Manuel de Arriaga (1840 – Faial / 1917 – Lisboa) presidiu ao Governo desde 1911 a 1915. Deste ano até 1919 (espaço temporal que deveria corresponder a um mandato completo do mesmo presidente reeleito ou de um outro presidente sucessor) houve cinco presidentes da República: Teófilo Braga (1843 – Ponta Delgada / 1924 – Lisboa), Bernardino Machado (1851 – Rio de Janeiro / 1944 – Porto), Sidónio Pais (1872 – Caminha / 1918 – Lisboa), Canto e Castro (1862 – Lisboa / 1934 – Lisboa) e António José de Almeida (1866 – Penacova / 1929 – Lisboa). Manuel Teixeira Gomes (1860 – Portimão / 1941 – França) antecedeu um novo mandato de Bernardino Machado, eleito em 1925. Sidónio Pais que ficaria conhecido como “presidente-rei” pelas simpatias que sempre nutriu pela Monarquia foi o primeiro e único de todos os presidentes da Primeira República a ser eleito pelo povo. A experiência eleitoral não seria continuada porque logo então se registaram acusações de burlas, erros na contabilidade dos votos, batotas várias, omissões, não obstante o candidato vencedor ter sido único. A governação deste não durou mais do que sete meses, já que também foi assassinado por descontentes com o seu autoritarismo e a sua política definida como “Ditadura Nacional”. Numa sucessão de nomes propostos ao cargo, Bernardino Machado tornou-se de novo presidente em dezembro de 1925. Obteve uma percentagem esmagadora de votos (93 %). Era notório o cansaço na dança de cadeiras das forças políticas de então, muito disseminadas por várias fações.

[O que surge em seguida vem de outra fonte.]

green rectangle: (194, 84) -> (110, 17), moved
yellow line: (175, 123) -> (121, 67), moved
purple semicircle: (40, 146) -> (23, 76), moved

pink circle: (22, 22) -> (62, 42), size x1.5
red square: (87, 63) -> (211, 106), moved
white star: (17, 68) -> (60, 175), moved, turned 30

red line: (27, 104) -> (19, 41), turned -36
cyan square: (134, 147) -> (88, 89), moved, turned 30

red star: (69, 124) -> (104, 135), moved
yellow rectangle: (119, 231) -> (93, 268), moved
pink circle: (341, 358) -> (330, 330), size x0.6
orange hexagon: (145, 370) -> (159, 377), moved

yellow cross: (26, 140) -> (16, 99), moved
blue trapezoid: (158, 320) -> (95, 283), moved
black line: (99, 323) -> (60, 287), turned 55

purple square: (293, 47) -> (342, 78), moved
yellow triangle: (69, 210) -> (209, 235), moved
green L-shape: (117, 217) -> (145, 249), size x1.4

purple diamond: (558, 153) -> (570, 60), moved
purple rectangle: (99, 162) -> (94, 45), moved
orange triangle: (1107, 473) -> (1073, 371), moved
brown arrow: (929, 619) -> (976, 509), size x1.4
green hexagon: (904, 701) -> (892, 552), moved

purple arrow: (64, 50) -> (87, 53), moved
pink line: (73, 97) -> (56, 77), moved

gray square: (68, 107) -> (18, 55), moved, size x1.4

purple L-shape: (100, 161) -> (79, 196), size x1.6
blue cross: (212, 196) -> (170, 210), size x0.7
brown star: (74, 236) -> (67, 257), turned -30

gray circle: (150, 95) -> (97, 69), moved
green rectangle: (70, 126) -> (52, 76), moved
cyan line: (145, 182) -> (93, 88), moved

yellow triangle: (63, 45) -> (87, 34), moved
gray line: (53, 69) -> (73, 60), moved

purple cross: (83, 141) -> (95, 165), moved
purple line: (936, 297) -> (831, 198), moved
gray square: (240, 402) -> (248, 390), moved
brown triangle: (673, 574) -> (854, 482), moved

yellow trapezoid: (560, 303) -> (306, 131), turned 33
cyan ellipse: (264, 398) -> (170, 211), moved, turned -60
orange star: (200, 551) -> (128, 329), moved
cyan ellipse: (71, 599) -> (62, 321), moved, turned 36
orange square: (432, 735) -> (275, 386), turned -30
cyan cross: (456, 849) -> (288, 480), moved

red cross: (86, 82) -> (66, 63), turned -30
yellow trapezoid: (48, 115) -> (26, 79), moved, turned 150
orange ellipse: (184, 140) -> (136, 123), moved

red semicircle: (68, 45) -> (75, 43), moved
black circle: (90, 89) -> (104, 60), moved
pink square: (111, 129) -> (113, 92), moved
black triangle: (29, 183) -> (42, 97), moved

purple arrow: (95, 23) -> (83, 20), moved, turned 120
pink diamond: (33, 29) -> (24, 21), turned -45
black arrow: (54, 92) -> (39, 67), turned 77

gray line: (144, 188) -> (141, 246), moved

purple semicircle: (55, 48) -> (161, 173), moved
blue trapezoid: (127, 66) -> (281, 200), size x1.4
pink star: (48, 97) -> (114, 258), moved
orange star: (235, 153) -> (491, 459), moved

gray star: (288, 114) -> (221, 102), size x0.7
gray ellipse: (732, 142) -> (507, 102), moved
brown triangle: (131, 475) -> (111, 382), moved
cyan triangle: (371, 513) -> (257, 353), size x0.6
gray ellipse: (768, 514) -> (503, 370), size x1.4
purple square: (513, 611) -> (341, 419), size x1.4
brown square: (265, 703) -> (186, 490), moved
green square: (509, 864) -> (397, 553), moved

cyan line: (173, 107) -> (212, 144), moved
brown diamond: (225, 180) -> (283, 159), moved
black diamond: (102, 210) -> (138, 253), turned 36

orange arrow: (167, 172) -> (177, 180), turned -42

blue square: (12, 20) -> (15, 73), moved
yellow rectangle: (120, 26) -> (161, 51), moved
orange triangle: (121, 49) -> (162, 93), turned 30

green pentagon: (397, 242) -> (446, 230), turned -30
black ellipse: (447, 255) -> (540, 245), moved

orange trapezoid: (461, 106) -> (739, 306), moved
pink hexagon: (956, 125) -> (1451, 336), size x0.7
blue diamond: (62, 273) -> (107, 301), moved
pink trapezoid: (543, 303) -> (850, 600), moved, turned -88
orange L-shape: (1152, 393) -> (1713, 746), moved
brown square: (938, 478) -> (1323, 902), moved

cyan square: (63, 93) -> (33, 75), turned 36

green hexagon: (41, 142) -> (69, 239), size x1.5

Com a revolução de 28 de maio de 1926, Gomes da Costa (1863 – Lisboa / 1929 – Lisboa) tomou as rédeas do poder até que estivessem criadas as condições para o normal desenvolvimento do processo de escolha do presidente. Com uma passagem breve pela presidência, Mendes Cabeçadas (1883 – Loulé / 1965 – Lisboa) foi o último presidente antes do regime do Estado Novo. Dele sairia outro militar, Óscar Fragoso Carmona (1869 – Lisboa / 1951 – Lisboa), candidato único desse novo regime saído da Revolução de Maio de 1926. Ficaria presidente até aos anos 50, com a poderosa influência de António Oliveira Salazar, o imutável presidente do Conselho de Ministros até às vésperas do surgimento da Democracia, em abril de 1974.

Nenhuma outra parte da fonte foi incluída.